XXXV

Tom Carringford went straight to Great College Street the next morning. Margaret, of course, was not there; but Louise Hunstan had arrived, and from her and Mrs. Gilman together he heard of Mrs. Lakeman's visit; of Margaret's assertion that her engagement was broken off; of how Sir George Stringer and Dawson Farley had been to see her, and of Margaret's hurried departure to Chidhurst.

"Well," said Miss Hunstan when they were alone, and the little twang Tom always liked had come into her voice, "I think this is a matter that requires some investigation; you know it's my opinion that Lena Lakeman is just a little snake, and that her mother doesn't always know what she's about—still, they're amusing people if you don't see too much of them."

"Oh, they're all right, if you don't take them too seriously," he answered, incapable of thinking ill of any one. He was not in the least alarmed at Margaret's statement to Mrs. Gilman. He knew that Margaret loved him, and that, if any mischief had been made, why, it would soon be explained away. The thing that astonished him was Mrs. Lakeman's visit. "I can't think how she could have been shut up in her room with neuralgia and in London at the same time," he said to himself. "She is certainly mad! However, that doesn't matter. I shall go to Chidhurst this afternoon. I might be of some use, and I want to see Margaret." He knew that, if her mother were ill, she would be unhappy and want him, and, like the kind boy he was, he began casting about in his mind for things he could take Mrs. Vincent. There were heaps of flowers in the Dutch garden, of course; but she might like a box of roses, all the same, and Margaret would remember the first one they had bought together—and peaches and grapes; he didn't remember seeing any glass at Woodside Farm; perhaps they hadn't any. "I'm awfully fond of Margey," he said to Louise Hunstan, glad to put it into words, "and we shall have a splendid time together. You'll often see us here, you know."

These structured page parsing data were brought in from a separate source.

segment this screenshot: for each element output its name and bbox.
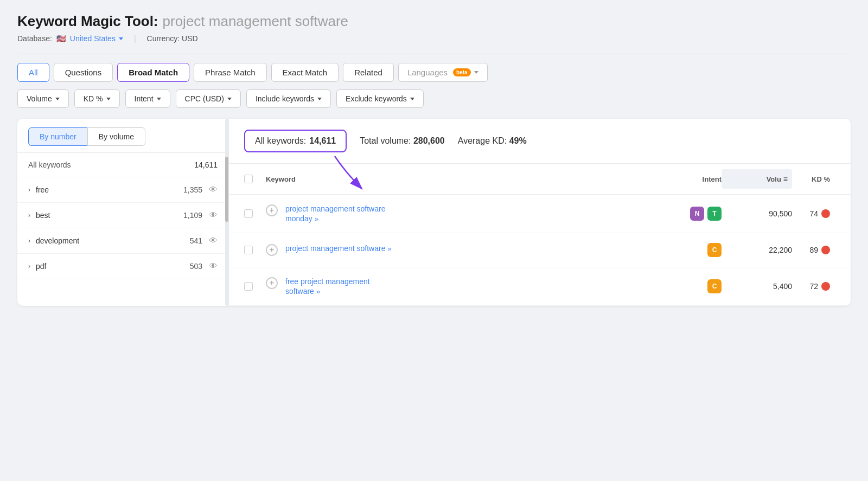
sidebar-count-pdf: 503 xyxy=(190,262,202,271)
all-keywords-sidebar-count: 14,611 xyxy=(194,161,218,169)
sidebar-item-best[interactable]: › best 1,109 👁 xyxy=(17,203,228,228)
row2-kd-indicator xyxy=(821,246,830,254)
expand-arrow-pdf: › xyxy=(28,262,30,270)
tab-exact-match[interactable]: Exact Match xyxy=(271,63,339,82)
by-volume-toggle[interactable]: By volume xyxy=(87,127,145,146)
row3-keyword-cell: + free project management software » xyxy=(266,277,656,296)
table-row: + project management software » C xyxy=(229,233,851,267)
row1-intent-n-badge: N xyxy=(690,207,704,221)
sidebar-kw-free: free xyxy=(36,185,49,194)
row1-checkbox[interactable] xyxy=(244,209,266,218)
header: Keyword Magic Tool: project management s… xyxy=(17,13,851,43)
cpc-chevron-icon xyxy=(227,98,232,100)
sidebar-list: All keywords 14,611 › free 1,355 👁 xyxy=(17,153,228,279)
tab-related[interactable]: Related xyxy=(343,63,394,82)
row2-intent-c-badge: C xyxy=(707,243,722,257)
th-kd: KD % xyxy=(792,175,835,183)
eye-icon-pdf[interactable]: 👁 xyxy=(209,261,218,271)
tab-questions[interactable]: Questions xyxy=(54,63,113,82)
include-keywords-filter[interactable]: Include keywords xyxy=(246,89,331,108)
row3-checkbox[interactable] xyxy=(244,282,266,291)
scrollbar-track xyxy=(225,119,228,306)
tool-title: Keyword Magic Tool: xyxy=(17,13,158,30)
total-volume-summary: Total volume: 280,600 xyxy=(360,136,445,146)
page-container: Keyword Magic Tool: project management s… xyxy=(0,0,868,481)
sidebar-all-keywords: All keywords 14,611 xyxy=(17,153,228,177)
row1-keyword-link[interactable]: project management software xyxy=(285,204,385,213)
search-query: project management software xyxy=(163,13,349,30)
row3-intent: C xyxy=(656,279,722,293)
row3-volume: 5,400 xyxy=(722,282,792,291)
row3-intent-c-badge: C xyxy=(707,279,722,293)
eye-icon-best[interactable]: 👁 xyxy=(209,210,218,220)
currency-label: Currency: USD xyxy=(147,34,198,43)
row1-keyword-line2-link[interactable]: monday » xyxy=(285,214,318,223)
row1-intent: N T xyxy=(656,207,722,221)
sidebar-count-free: 1,355 xyxy=(183,185,202,194)
row1-volume: 90,500 xyxy=(722,209,792,218)
all-keywords-sidebar-label: All keywords xyxy=(28,161,71,169)
row1-arrows-icon: » xyxy=(315,215,318,223)
sidebar-kw-best: best xyxy=(36,211,50,220)
sidebar-kw-development: development xyxy=(36,236,79,245)
eye-icon-free[interactable]: 👁 xyxy=(209,185,218,195)
cpc-filter[interactable]: CPC (USD) xyxy=(176,89,241,108)
summary-all-kw-label: All keywords: xyxy=(255,136,306,146)
row2-volume: 22,200 xyxy=(722,246,792,254)
tab-all[interactable]: All xyxy=(17,63,49,82)
languages-label: Languages xyxy=(407,68,448,77)
sidebar-count-best: 1,109 xyxy=(183,211,202,220)
filters-row: Volume KD % Intent CPC (USD) Include key… xyxy=(17,89,851,108)
expand-arrow-development: › xyxy=(28,237,30,245)
summary-bar: All keywords: 14,611 Total volume: 280,6… xyxy=(229,119,851,164)
th-intent: Intent xyxy=(656,175,722,183)
row1-kd-indicator xyxy=(821,209,830,218)
avg-kd-value: 49% xyxy=(509,136,527,145)
row1-intent-t-badge: T xyxy=(707,207,722,221)
sidebar-item-pdf[interactable]: › pdf 503 👁 xyxy=(17,254,228,279)
row3-add-button[interactable]: + xyxy=(266,277,278,289)
row1-kd: 74 xyxy=(792,209,835,218)
row2-keyword-link[interactable]: project management software » xyxy=(285,244,392,253)
eye-icon-development[interactable]: 👁 xyxy=(209,236,218,246)
row2-arrows-icon: » xyxy=(387,245,391,253)
tab-languages[interactable]: Languages beta xyxy=(398,63,488,82)
tab-phrase-match[interactable]: Phrase Match xyxy=(194,63,267,82)
title-row: Keyword Magic Tool: project management s… xyxy=(17,13,851,30)
header-divider xyxy=(17,54,851,54)
database-link[interactable]: United States xyxy=(70,34,123,43)
all-keywords-summary-box: All keywords: 14,611 xyxy=(244,130,347,152)
sort-icon[interactable]: ≡ xyxy=(783,175,788,183)
table-row: + project management software monday xyxy=(229,195,851,233)
row2-add-button[interactable]: + xyxy=(266,244,278,256)
beta-badge: beta xyxy=(453,68,471,76)
intent-filter[interactable]: Intent xyxy=(125,89,170,108)
exclude-keywords-filter[interactable]: Exclude keywords xyxy=(336,89,424,108)
sidebar-item-free[interactable]: › free 1,355 👁 xyxy=(17,177,228,203)
by-number-toggle[interactable]: By number xyxy=(28,127,87,146)
volume-filter[interactable]: Volume xyxy=(17,89,69,108)
database-chevron-icon xyxy=(119,37,123,40)
select-all-checkbox[interactable] xyxy=(244,175,253,183)
sidebar-item-development[interactable]: › development 541 👁 xyxy=(17,228,228,254)
sidebar: By number By volume All keywords 14,611 … xyxy=(17,119,229,306)
include-chevron-icon xyxy=(317,98,322,100)
sidebar-count-development: 541 xyxy=(190,236,202,245)
tab-broad-match[interactable]: Broad Match xyxy=(117,63,189,82)
row1-keyword-cell: + project management software monday xyxy=(266,204,656,223)
scrollbar-thumb[interactable] xyxy=(225,157,228,222)
sidebar-toggle-row: By number By volume xyxy=(17,119,228,153)
total-volume-value: 280,600 xyxy=(413,136,445,145)
row3-keyword-link[interactable]: free project management xyxy=(285,277,370,286)
th-keyword: Keyword xyxy=(266,175,656,183)
row1-add-button[interactable]: + xyxy=(266,204,278,216)
kd-chevron-icon xyxy=(106,98,111,100)
volume-chevron-icon xyxy=(55,98,60,100)
row2-checkbox[interactable] xyxy=(244,246,266,254)
sidebar-kw-pdf: pdf xyxy=(36,262,46,271)
meta-separator: | xyxy=(134,34,136,43)
row3-keyword-line2-link[interactable]: software » xyxy=(285,287,320,296)
row2-intent: C xyxy=(656,243,722,257)
th-checkbox xyxy=(244,175,266,183)
kd-filter[interactable]: KD % xyxy=(74,89,120,108)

"Of course I shall," she answered; "I am just looking forward to it."

He stopped at Sir George Stringer's house as he drove through Whitehall, but only to find that he had gone to Chidhurst. "Good," he said, absently, to himself, "I'll telegraph to him, and he'll put me up."

Tom remembered all his life the drive from Haslemere to Chidhurst that evening. He enjoyed every yard of it; up the hill and past the cottages, along the road beyond; beside the moor covered with ling, and through Chidhurst village, till he came in sight of the church, and the gates of Sir George Stringer's house just opposite the little gate that led across the fields to the farm. He looked at the box of roses and the basket of peaches and grapes on the driver's seat. "I hope my mother-in-law is better," he thought, with a happy laugh in his eyes. "I believe I shall be fond of her, and Vincent is a brick."

"You know there's a death at the farm, sir?" the driver said, as he got down. "Mrs. Vincent was took last night after two days' illness—she hadn't been herself for some time."